Quase em paralelo à partida da filha mais nova para a universidade, Deborah Levy recebe o convite para uma residência em Paris. Assim, a escritora vive essa separação de maneira dupla – a separação da filha, a separação do país – enquanto mobília o pequeno apartamento parisiense onde viverá por um breve período para que este se transforme tanto num lar, quanto num espaço onde seja possível criar. “Olhei ao redor para o apartamento desguarnecido. Então era assim um ninho vazio. Ermo. Ou era simplesmente desobstruído, leve e espaçoso?”

Sendo a terceira parte de um trilogia, é impressionante como Deborah Levy mantém o vigor – na verdade, segue num crescente – de seu texto aqui. “Bens imobiliários” é o mais fragmentado dos três volumes desta “autobiografia viva”, talvez o mais difícil de definir. Mas é nele que a autora nos apresenta algumas de suas reflexões mais tocantes e sagazes sobre si própria, sobre seu trabalho e sobre o mundo que a rodeia. “Acho que meu propósito literário era pensar livremente, ou, antes, que os livros falassem livremente em meu lugar. Se isso parece fácil e óbvio, não é fácil, nem na página nem na vida”.

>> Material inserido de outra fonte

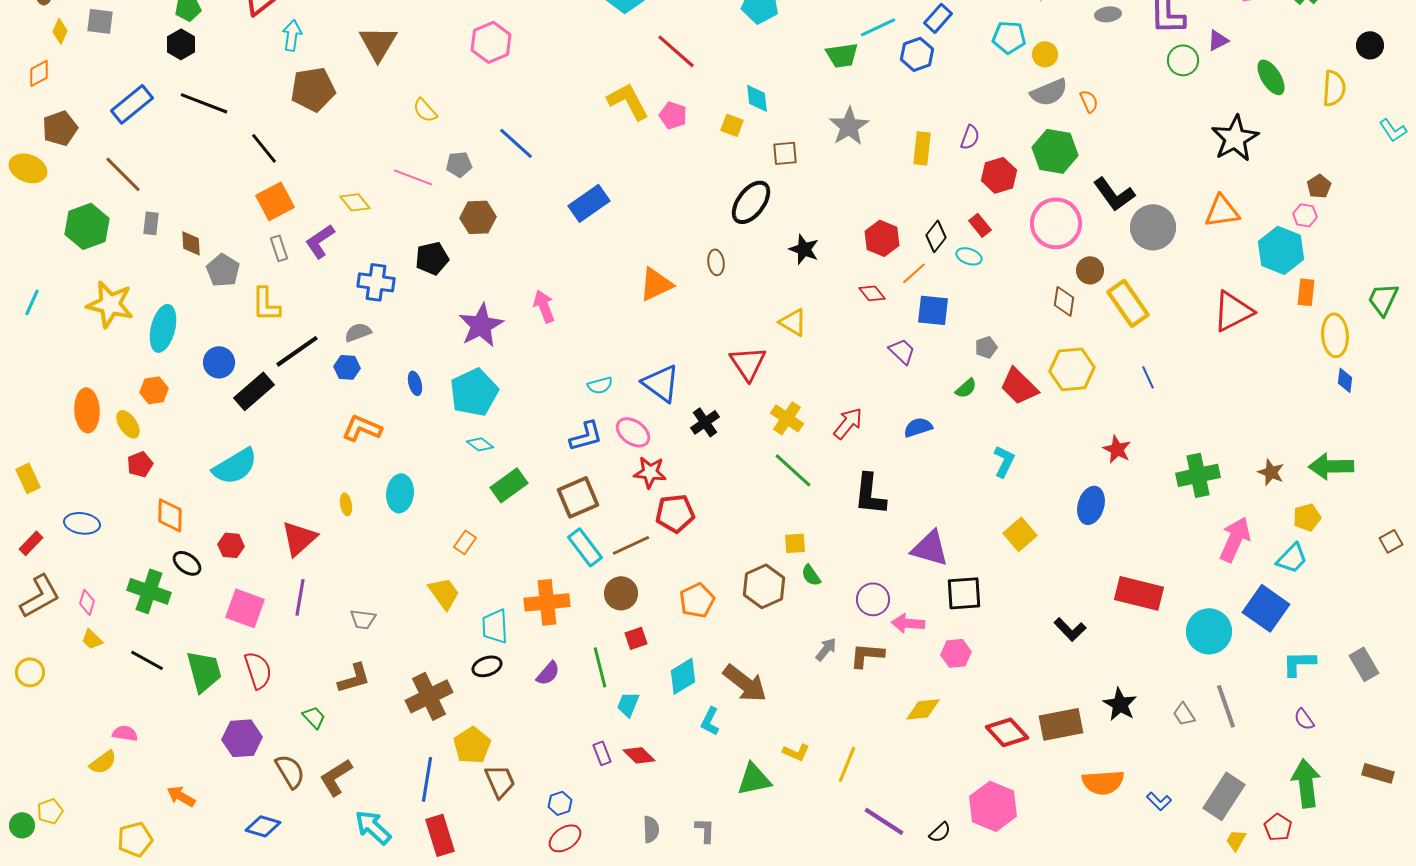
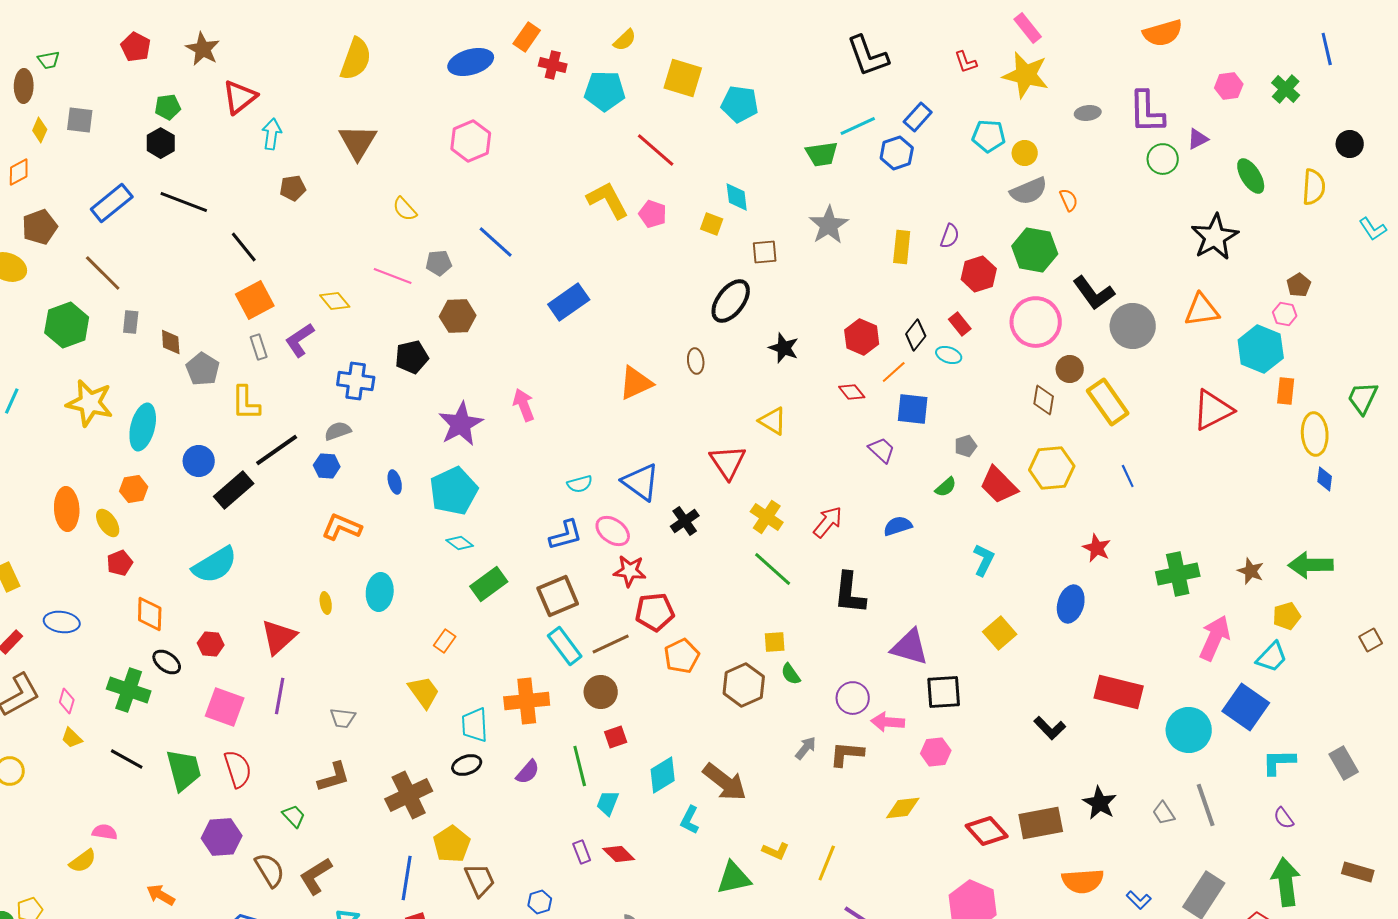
brown pentagon: (313, 89) -> (293, 188), size x0.6
orange pentagon: (697, 600) -> (682, 656), moved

Deborah Levy descreve por diversas vezes o seu lar ideal. Um casarão com uma lareira em forma de ovo, numa região de clima quente, perto de um lago ou do mar. “Uma vida sem poder nadar todos dias não era uma vida que eu queria”. Este anseio por um lugar idealizado parece movê-la ao longo das páginas. “Venho carregando essa casa dentro de mim a vida inteira”. Se este casarão permanece no terreno dos sonhos – digamos que uma região também de clima quente, além de fértil – é bonita a conclusão da autora, nas páginas finais do volume, sobre quais os bens imobiliários que ela construiu ao longo da vida e como eles permanecerão para além dela própria, para a posteridade.

Nestas três partes de sua “autobiografia viva”, Deborah Levy transforma a si própria em personagem. Uma personagem mutante, em constante desenvolvimento, que não deixa de nos surpreender ao longo das páginas de cada livro. Seja pelas decisões, pelas reflexões pungentes e pelo olhar sempre atento para as coisas que a rodeiam. “Então, agora que eu era um personagem feminino de sessenta anos, ao mesmo tempo ainda não escrito e constantemente reescrevendo o roteiro, o que eu valorizava, possuía, descartava e legava?”